Vitasoy's products were removed from mainland stores and the topic "Get outof theMainland, Vitasoy" had some120 million readers on China's Twitter-like Weibo (9898). This culminated in Vitasoy chalking up first loss since going public, for fiscal 2021-22.
Analysts at the time feared that it would take Vitasoy at least three years to fully recover in the mainland.
Macquarie has kept its "outperform" rating on Vitasoy but reduced its target price by 27 percent to HK$6.9, also lowering earnings estimates for fiscal years 2025 to 2027 by more than 30 percent, respectively.

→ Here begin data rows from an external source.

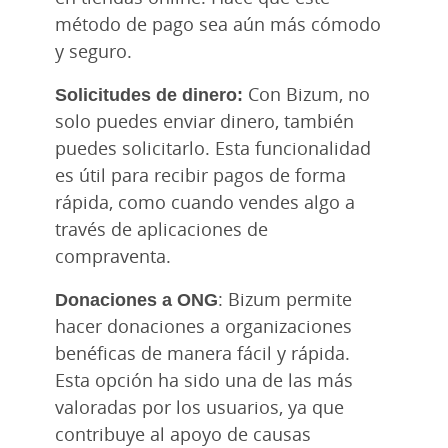
método de pago sea aún más cómodo
y seguro.
Solicitudes de dinero:
Con Bizum, no
solo puedes enviar dinero, también
puedes solicitarlo. Esta funcionalidad
es útil para recibir pagos de forma
rápida, como cuando vendes algo a
través de aplicaciones de
compraventa.
Donaciones a ONG
: Bizum permite
hacer donaciones a organizaciones
benéficas de manera fácil y rápida.
Esta opción ha sido una de las más
valoradas por los usuarios, ya que
contribuye al apoyo de causas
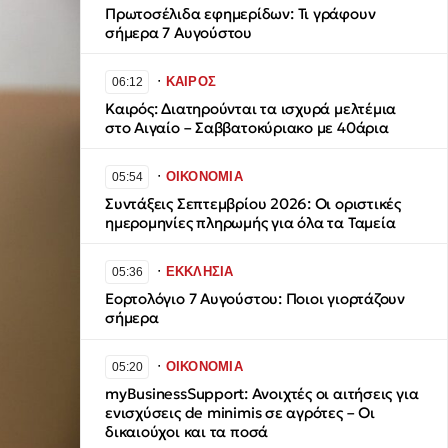
Πρωτοσέλιδα εφημερίδων: Τι γράφουν
σήμερα 7 Αυγούστου
∙
ΚΑΙΡΟΣ
06:12
Καιρός: Διατηρούνται τα ισχυρά μελτέμια
στο Αιγαίο – Σαββατοκύριακο με 40άρια
∙
ΟΙΚΟΝΟΜΙΑ
05:54
Συντάξεις Σεπτεμβρίου 2026: Οι οριστικές
ημερομηνίες πληρωμής για όλα τα Ταμεία
∙
ΕΚΚΛΗΣΙΑ
05:36
Εορτολόγιο 7 Αυγούστου: Ποιοι γιορτάζουν
σήμερα
∙
ΟΙΚΟΝΟΜΙΑ
05:20
myBusinessSupport: Ανοιχτές οι αιτήσεις για
ενισχύσεις de minimis σε αγρότες – Οι
δικαιούχοι και τα ποσά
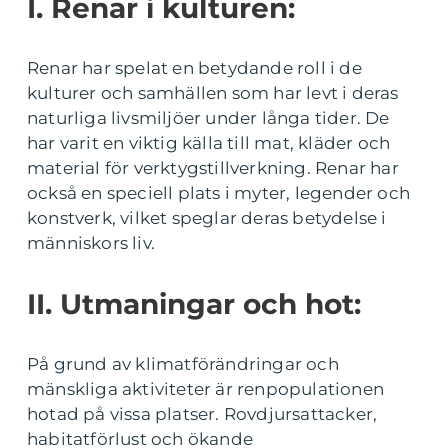
I. Renar i kulturen:
Renar har spelat en betydande roll i de
kulturer och samhällen som har levt i deras
naturliga livsmiljöer under långa tider. De
har varit en viktig källa till mat, kläder och
material för verktygstillverkning. Renar har
också en speciell plats i myter, legender och
konstverk, vilket speglar deras betydelse i
människors liv.
II. Utmaningar och hot:
På grund av klimatförändringar och
mänskliga aktiviteter är renpopulationen
hotad på vissa platser. Rovdjursattacker,
habitatförlust och ökande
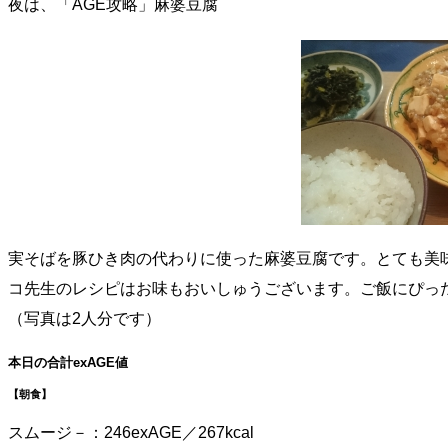
夜は、「AGE攻略」麻婆豆腐
実そばを豚ひき肉の代わりに使った麻婆豆腐です。とても美
コ先生のレシピはお味もおいしゅうございます。ご飯にぴっ
（写真は2人分です）
本日の合計exAGE値
【朝食】
スムージ－：246exAGE／267kcal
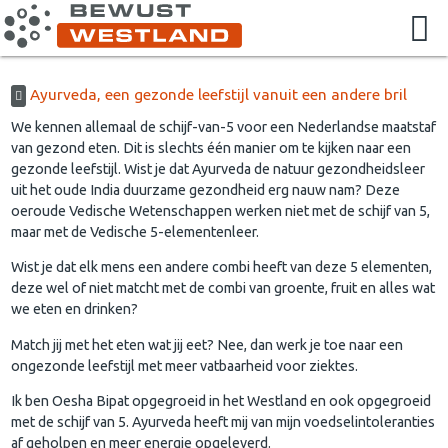
Ayurveda, een gezonde leefstijl vanuit een andere bril
We kennen allemaal de schijf-van-5 voor een Nederlandse maatstaf
van gezond eten. Dit is slechts één manier om te kijken naar een
gezonde leefstijl. Wist je dat Ayurveda de natuur gezondheidsleer
uit het oude India duurzame gezondheid erg nauw nam? Deze
oeroude Vedische Wetenschappen werken niet met de schijf van 5,
maar met de Vedische 5-elementenleer.
Wist je dat elk mens een andere combi heeft van deze 5 elementen,
deze wel of niet matcht met de combi van groente, fruit en alles wat
we eten en drinken?
Match jij met het eten wat jij eet? Nee, dan werk je toe naar een
ongezonde leefstijl met meer vatbaarheid voor ziektes.
Ik ben Oesha Bipat opgegroeid in het Westland en ook opgegroeid
met de schijf van 5. Ayurveda heeft mij van mijn voedselintoleranties
af geholpen en meer energie opgeleverd.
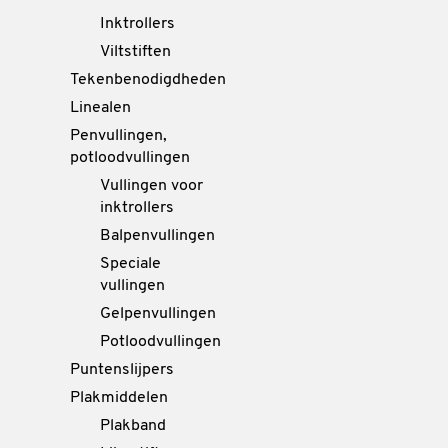
Inktrollers
Viltstiften
Tekenbenodigdheden
Linealen
Penvullingen,
potloodvullingen
Vullingen voor
inktrollers
Balpenvullingen
Speciale
vullingen
Gelpenvullingen
Potloodvullingen
Puntenslijpers
Plakmiddelen
Plakband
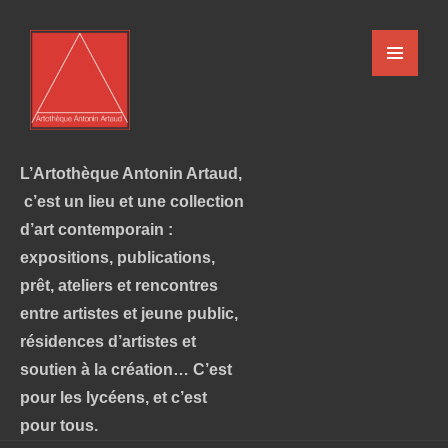
L’Artothèque Antonin Artaud,
c’est un lieu et une collection
d’art contemporain :
expositions, publications,
prêt, ateliers et rencontres
entre artistes et jeune public,
résidences d’artistes et
soutien à la création… C’est
pour les lycéens, et c’est
pour tous.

However, it expects Vitasoy's revenue for the first half of fiscal 2025 to grow by 2.2 percent , with operating profit up 9.3 percent, citing resilience in the Hong Kong market despite challenges in the beverage sector.
Analyst Ng, meanwhile, suggests keeping a close watch on whether the Singaporean tycoon will continue increasing his stake, as his buy-ins have had a "positive impact on the stock price."
AT THE HELM: Winston Lo is the chairman of Hong Kong’s beverage giant which created the city’s beloved soy milk.